**Dataset content:**
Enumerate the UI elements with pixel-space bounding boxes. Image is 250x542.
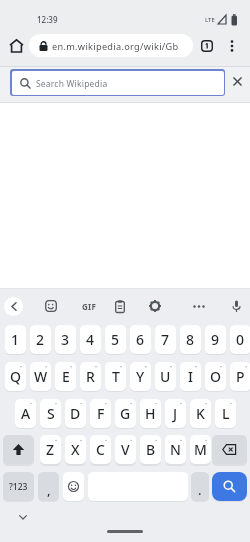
- button[interactable]: [229, 73, 246, 90]
- button[interactable]: Q: [5, 362, 26, 391]
- button[interactable]: 6: [130, 325, 151, 354]
- staticText: ,: [47, 481, 51, 499]
- button[interactable]: [14, 509, 32, 525]
- button[interactable]: S: [40, 399, 61, 428]
- staticText: H: [145, 404, 156, 423]
- button[interactable]: R: [80, 362, 101, 391]
- staticText: X: [71, 440, 80, 459]
- staticText: J: [173, 404, 178, 423]
- button[interactable]: [43, 298, 59, 314]
- staticText: 8: [186, 330, 195, 349]
- staticText: Search Wikipedia: [36, 78, 108, 90]
- button[interactable]: 8: [180, 325, 201, 354]
- staticText: A: [21, 404, 31, 423]
- button[interactable]: [147, 298, 163, 314]
- button[interactable]: GIF: [79, 299, 99, 313]
- staticText: Q: [10, 367, 21, 386]
- staticText: ?123: [9, 481, 28, 493]
- button[interactable]: [212, 472, 247, 501]
- button[interactable]: en.m.wikipedia.org/wiki/Gb: [29, 34, 193, 57]
- staticText: W: [34, 367, 48, 386]
- button[interactable]: [190, 299, 208, 313]
- staticText: LTE: [205, 16, 215, 24]
- button[interactable]: V: [115, 435, 136, 464]
- staticText: U: [160, 367, 171, 386]
- button[interactable]: ,: [38, 472, 59, 501]
- button[interactable]: E: [55, 362, 76, 391]
- staticText: 2: [36, 330, 45, 349]
- staticText: Y: [136, 367, 145, 386]
- button[interactable]: D: [65, 399, 86, 428]
- button[interactable]: T: [105, 362, 126, 391]
- button[interactable]: F: [90, 399, 111, 428]
- button[interactable]: I: [180, 362, 201, 391]
- button[interactable]: C: [90, 435, 111, 464]
- button[interactable]: K: [190, 399, 211, 428]
- staticText: F: [97, 404, 105, 423]
- button[interactable]: .: [191, 472, 209, 501]
- staticText: en.m.wikipedia.org/wiki/Gb: [52, 40, 179, 53]
- staticText: 3: [61, 330, 70, 349]
- button[interactable]: Y: [130, 362, 151, 391]
- button[interactable]: N: [165, 435, 186, 464]
- staticText: Z: [46, 440, 55, 459]
- staticText: K: [196, 404, 205, 423]
- staticText: 12:39: [37, 14, 58, 25]
- button[interactable]: [212, 435, 247, 464]
- staticText: M: [194, 440, 207, 459]
- button[interactable]: [3, 435, 34, 464]
- button[interactable]: A: [15, 399, 36, 428]
- button[interactable]: [63, 472, 84, 501]
- button[interactable]: G: [115, 399, 136, 428]
- staticText: GIF: [82, 301, 97, 312]
- staticText: C: [96, 440, 105, 459]
- button[interactable]: X: [65, 435, 86, 464]
- button[interactable]: [4, 297, 23, 316]
- button[interactable]: H: [140, 399, 161, 428]
- button[interactable]: [112, 298, 128, 314]
- staticText: 4: [86, 330, 95, 349]
- staticText: I: [188, 367, 193, 386]
- button[interactable]: L: [215, 399, 236, 428]
- button[interactable]: [198, 37, 215, 54]
- staticText: 1: [11, 330, 20, 349]
- button[interactable]: M: [190, 435, 211, 464]
- button[interactable]: [223, 37, 240, 54]
- button[interactable]: 9: [205, 325, 226, 354]
- staticText: 9: [211, 330, 220, 349]
- button[interactable]: Search Wikipedia: [10, 69, 225, 96]
- button[interactable]: 1: [5, 325, 26, 354]
- staticText: S: [47, 404, 55, 423]
- staticText: R: [86, 367, 95, 386]
- staticText: G: [120, 404, 131, 423]
- button[interactable]: 0: [230, 325, 250, 354]
- staticText: O: [210, 367, 221, 386]
- button[interactable]: P: [230, 362, 250, 391]
- button[interactable]: O: [205, 362, 226, 391]
- button[interactable]: 5: [105, 325, 126, 354]
- button[interactable]: [6, 35, 27, 56]
- staticText: 0: [236, 330, 245, 349]
- button[interactable]: U: [155, 362, 176, 391]
- button[interactable]: 4: [80, 325, 101, 354]
- staticText: 6: [136, 330, 145, 349]
- staticText: N: [170, 440, 181, 459]
- staticText: L: [222, 404, 230, 423]
- button[interactable]: 3: [55, 325, 76, 354]
- staticText: E: [62, 367, 70, 386]
- button[interactable]: B: [140, 435, 161, 464]
- staticText: D: [70, 404, 81, 423]
- button[interactable]: 2: [30, 325, 51, 354]
- staticText: P: [236, 367, 245, 386]
- staticText: T: [112, 367, 120, 386]
- staticText: 5: [111, 330, 120, 349]
- staticText: 7: [161, 330, 170, 349]
- button[interactable]: 7: [155, 325, 176, 354]
- button[interactable]: W: [30, 362, 51, 391]
- staticText: V: [121, 440, 130, 459]
- button[interactable]: [228, 297, 244, 315]
- button[interactable]: J: [165, 399, 186, 428]
- button[interactable]: ?123: [3, 472, 34, 501]
- button[interactable]: Z: [40, 435, 61, 464]
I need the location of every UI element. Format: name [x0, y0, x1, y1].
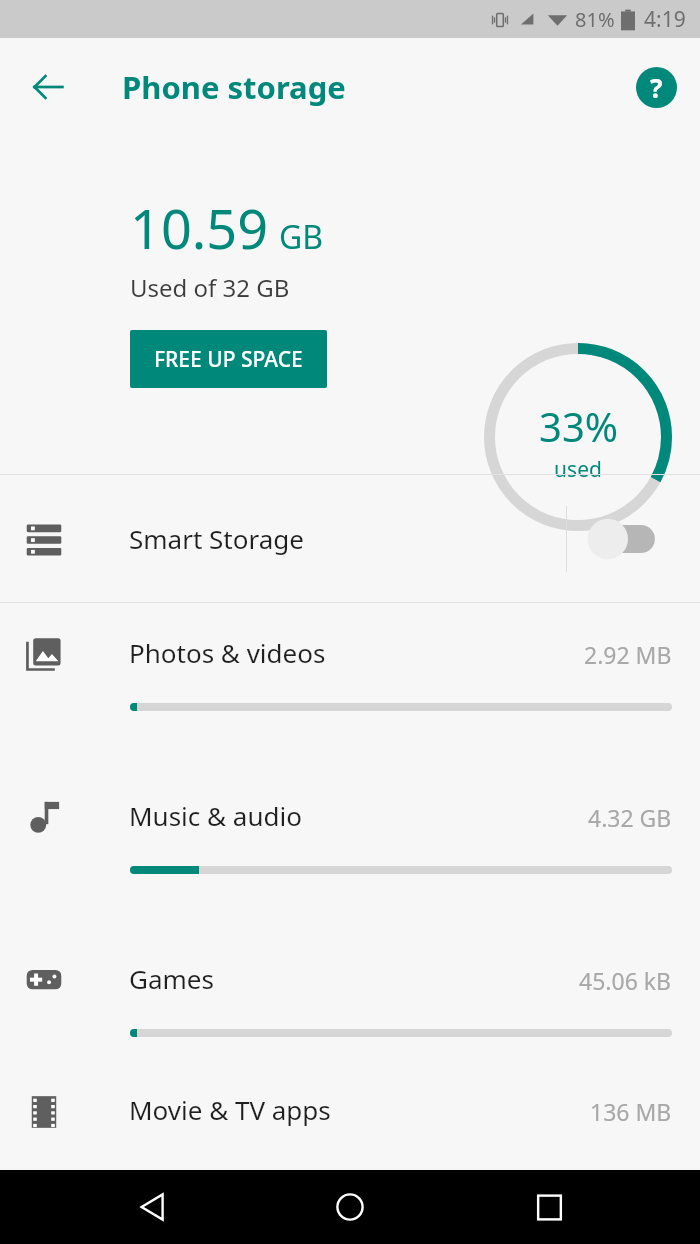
staticText: 2.92 MB [584, 639, 672, 670]
staticText: Movie & TV apps [129, 1092, 331, 1127]
staticText: FREE UP SPACE [154, 345, 303, 374]
staticText: 4.32 GB [588, 802, 672, 833]
staticText: 33% [539, 399, 618, 453]
staticText: used [554, 455, 602, 484]
staticText: GB [279, 215, 324, 259]
staticText: Games [129, 961, 214, 996]
button[interactable]: Photos & videos [0, 603, 700, 766]
button[interactable]: Games [0, 929, 700, 1092]
staticText: 10.59 [130, 191, 269, 265]
staticText: Smart Storage [129, 521, 304, 556]
button[interactable]: Recent apps [521, 1179, 577, 1235]
button[interactable]: Movie & TV apps [0, 1092, 700, 1172]
staticText: 45.06 kB [579, 965, 672, 996]
button[interactable]: Help [632, 63, 680, 111]
staticText: ? [650, 70, 663, 105]
button[interactable]: Back [125, 1179, 181, 1235]
staticText: 4:19 [644, 5, 686, 34]
staticText: Used of 32 GB [130, 271, 290, 304]
staticText: Phone storage [122, 66, 346, 108]
staticText: Photos & videos [129, 635, 326, 670]
staticText: Music & audio [129, 798, 302, 833]
button[interactable]: Smart Storage toggle [586, 511, 670, 567]
staticText: 136 MB [590, 1096, 672, 1127]
button[interactable]: FREE UP SPACE [130, 330, 327, 388]
button[interactable]: Music & audio [0, 766, 700, 929]
button[interactable]: Back [22, 61, 74, 113]
button[interactable]: Smart Storage [0, 475, 700, 602]
button[interactable]: Home [322, 1179, 378, 1235]
staticText: 81% [575, 6, 615, 33]
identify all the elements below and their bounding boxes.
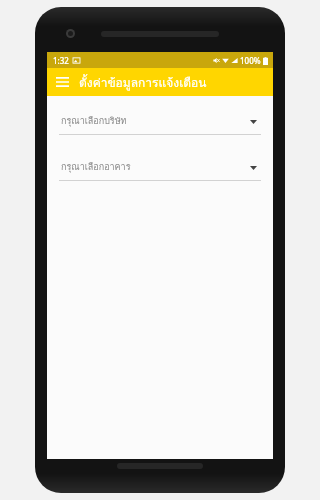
button[interactable]: Open navigation menu — [51, 71, 73, 93]
staticText: กรุณาเลือกบริษัท — [61, 114, 127, 128]
staticText: กรุณาเลือกอาคาร — [61, 160, 131, 174]
staticText: 1:32 — [53, 55, 69, 66]
staticText: ตั้งค่าข้อมูลการแจ้งเตือน — [79, 73, 207, 92]
button[interactable]: กรุณาเลือกอาคาร — [59, 156, 261, 181]
staticText: 100% — [240, 55, 261, 66]
button[interactable]: กรุณาเลือกบริษัท — [59, 110, 261, 135]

**Problem description:** Which lines of the data contain the string "Movie"? Copy each one.

**Final answer:**
staticText: Movie & TV apps [129, 1092, 331, 1127]
button[interactable]: Movie & TV apps [0, 1092, 700, 1172]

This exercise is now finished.